Put bluntly, Italy's population is top-heavy with seniors.
With excellent longevity and one of the lowest birth rates in the world, Italy now has the highest national percentage of people 65 years or older -- 18.6 percent in 2003, according to the national statistics bureau ISTAT. Last year, Italians 14 years or younger made up just 14.3 percent of the population.
Factor in women who enter the work force instead of staying home with aging parents or in-laws, and the elderly are "ever more alone and ever more lonely," said Emilio Mortilla, a bioethics expert with the Aging Society, an Italian nonprofit group that analyzes the problems of seniors.
"Our generation is the first to consider it normal not to live with our elders," Mortilla said.
In a telephone conversation from his new home, Angelozzi said he feels like a "newborn adult." He helps 15-year-old "granddaughter" Dagmara Riva, who's struggling with Latin, with her studies.
"Grandpa is a person of great experience, an affectionate person. We're very happy we invited him to live with us," Dagmara said.
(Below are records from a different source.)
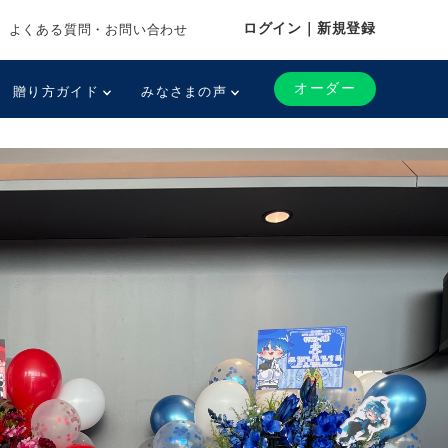
ログイン｜新規登録
よくある質問・お問い合わせ
オーダー
贈り方ガイド
みなさまの声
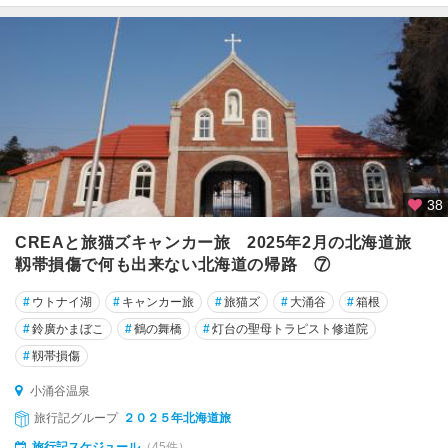
38
CREAと旅猫ズキャンカー旅 2025年2月の北海道旅
靱帯損傷で何も出来ない北海道の帰路 ⑦
#
ウトナイ湖
#
キャンカー旅
#
旅猫ズ
#
大涌谷
#
箱根
#
鈴廣かまぼこ
#
鶴の舞橋
#
灯台の聖母トラピスト修道院
#
靱帯損傷
小涌谷温泉
旅行記グループ
２０２５年北海道旅
旅行記スケジュール
（45件）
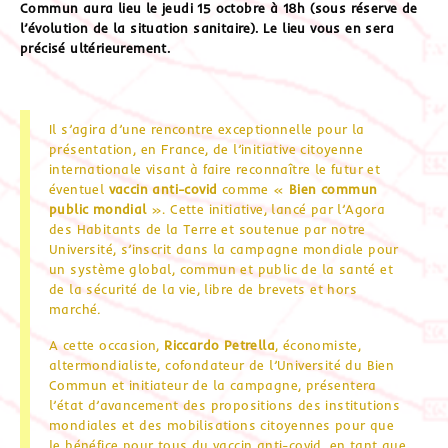
Commun aura lieu le jeudi 15 octobre à 18h (sous réserve de
l’évolution de la situation sanitaire). Le lieu vous en sera
précisé ultérieurement.
Il s’agira d’une rencontre exceptionnelle pour la
présentation, en France, de l’initiative citoyenne
internationale visant à faire reconnaître le futur et
éventuel
vaccin anti-covid
comme «
Bien commun
public mondial
». Cette initiative, lancé par l’Agora
des Habitants de la Terre et soutenue par notre
Université, s’inscrit dans la campagne mondiale pour
un système global, commun et public de la santé et
de la sécurité de la vie, libre de brevets et hors
marché
.
A cette occasion,
Riccardo Petrella
, économiste,
altermondialiste, cofondateur de l’Université du Bien
Commun et initiateur de la campagne, présentera
l’état d’avancement des propositions des institutions
mondiales et des mobilisations citoyennes pour que
le bénéfice pour tous du vaccin anti-covid, en tant que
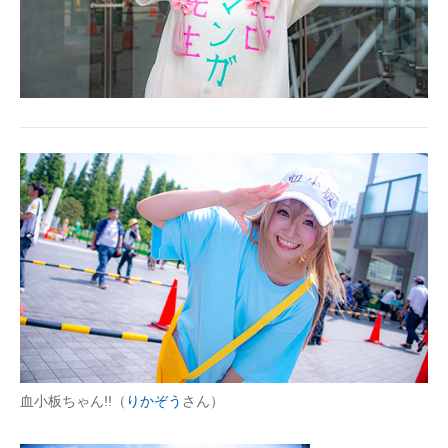
血小板ちゃん!!（
りかぞう
さん）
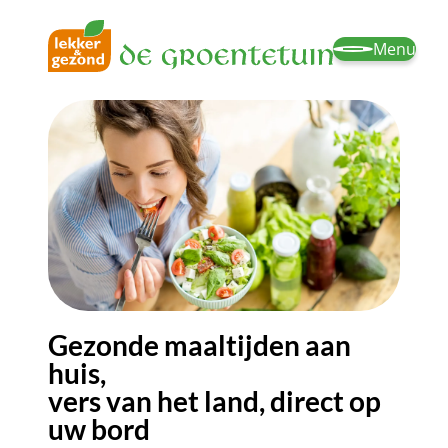
Menu
Gezonde maaltijden aan
huis,
vers van het land, direct op
uw bord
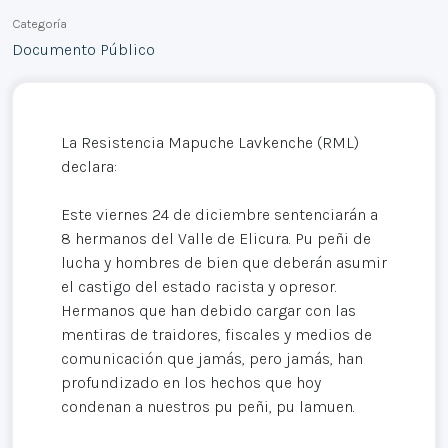
Categoría
Documento Público
La Resistencia Mapuche Lavkenche (RML)
declara:
Este viernes 24 de diciembre sentenciarán a
8 hermanos del Valle de Elicura. Pu peñi de
lucha y hombres de bien que deberán asumir
el castigo del estado racista y opresor.
Hermanos que han debido cargar con las
mentiras de traidores, fiscales y medios de
comunicación que jamás, pero jamás, han
profundizado en los hechos que hoy
condenan a nuestros pu peñi, pu lamuen.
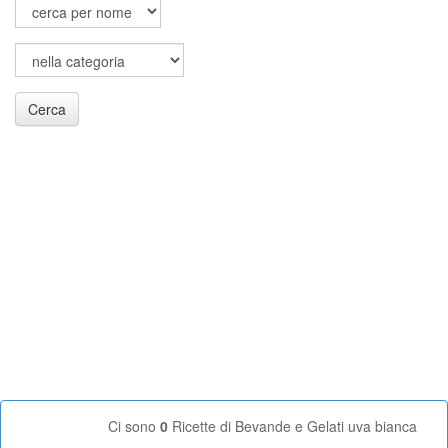
Cerca
Ci sono
0
Ricette di Bevande e Gelati uva bianca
Angelozzi said he picked the family -- Elio and Marlena Riva, their 18-year-old son Mateusz and daughter Dagmara -- because Marlena's voice reminded him of the voice of his dead wife Lucia.
His cats were being looked after by a former neighbor.
Other elderly Italians are turning to strangers. Volunteer helpers now do much of what families members once did, accompanying the elderly to doctor's appointments or simply keeping them company.
"We have old people who are too ashamed to telephone us and ask for help," said Annamaria Pertosa, a volunteer in Milan with a support group. "Many don't have anyone or their children live far away."
A dapper gentleman who favors buttoned vests, Renzo Bellingeri, 91, always tips his hat when he runs into the ladies he knows in the neighborhood, where he lives alone in a rented apartment.
A block away, near Villa Pamphili, one of Rome's biggest parks, live his son and three of his six grandchildren. They hardly see him, Bellingeri said, hastening to add that he meant no criticism.
"Maybe they call you once a week, or once every other week, and ask, " 'Everything OK?' " said Bellingeri, who also has a daughter with grandchildren of her own who lives in Germany.
"The grandparents of my day would sit by the fireplace and let their children take care of everything. Their children and grandchildren would see a lot of them because they all lived together."
"Young people these days -- how can I say it -- exist in your life, but they're not present in it," he said. "They are like pictures hanging on a wall."
Fast growing in popularity is the use of caretakers who spend the day and often the night in the homes of elderly people who live alone.
"Putting an old person in an old-age home is the last resort in our culture," said Massimo Petrini, a theology and humanities professor at Rome's Sapienza University who helped develop a course to train these caretakers.
Of the 250 students in Sapienza's course, about 200 are foreigners, willing to do what's usually a low-paying job requiring lots of patience.
Hours are often spent sitting quietly in cafes where other seniors, accompanied by their caretakers, while away the time sipping cappuccino and chatting and watching a younger world pass by.
Petrini said most of the students come from Latin American countries, "where the elderly person is still highly valued, like a head of a family."